Mi sembra che un analogo paradosso ci attenda se volgiamo lo sguardo alla "forma del contenuto". Infatti, il contenuto, nella sua stessa consistenza sembrerebbe dalla parte della linearità, anche se poi la "forma dell'espressione" lo costringe agli scarti del molteplice e ai sobbalzi della sorpresa che avrà modo di notare ogni lettore. Però: mi ha colpito il modo in cui non esistono gli strati sociali. Come si passa facilmente della ricchezza alla povertà, dal ruolo dirigenziale all'emarginazione e come - data anche l'importanza della figura del "cronista" - proprio questa figura sia segnata dal marchio dell'indifferenza con l'altro. A dispetto della retorica dell'alterità oggi imperante e di tanto pessimo neo-neorealismo (buonista o no che sia) lo sprofondamento nella degradazione appare privo di senso, vuoi rappresentativo, vuoi morale. Le differenze sociali prendono piuttosto la via del grottesco. Sicché, nella "forma del contenuto" troverei, in definitiva, un accordo proprio con il "caso" e la discontinuità di quel gioco col dizionario, che poi anch'esso ha un'ascendenza insieme sacra a profana, nobile e goliardica, da vaticinio però anche da procedimento dadaista.

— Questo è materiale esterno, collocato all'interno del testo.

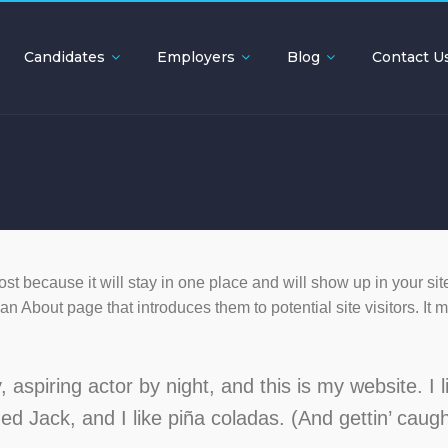
Candidates
Employers
Blog
Contact U
ost because it will stay in one place and will show up in your sit
n About page that introduces them to potential site visitors. It 
aspiring actor by night, and this is my website. I l
d Jack, and I like piña coladas. (And gettin’ caugh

Di quanto questi paradossi siano vicini o meno a certi paradossi postmoderni si potrebbe discutere all'infinito. A me però, più che il dilemma senza uscita, interessa la sottigliezza dell'operazione: il fatto, cioè, che il paradosso - invece di essere sbandierato, come sarebbe facile fare - viene incontro inaspettatamente: è imprevedibile. Ci sia, insomma, una deviazione - sottile, ma decisiva - dai prodotti del nostro postmodernismo conformista, standardizzato e in fondo modesto. E mi pare anche che il libro dia una risposta positiva al legittimo dubbio sulle possibilità di un uso sperimentale delle strutture narrative. Oggi che la ricerca sperimentale pare tutta concentrata nel campo "fuori mercato" della poesia, occorre far ripartire la riflessione anche sul modo di raccontare.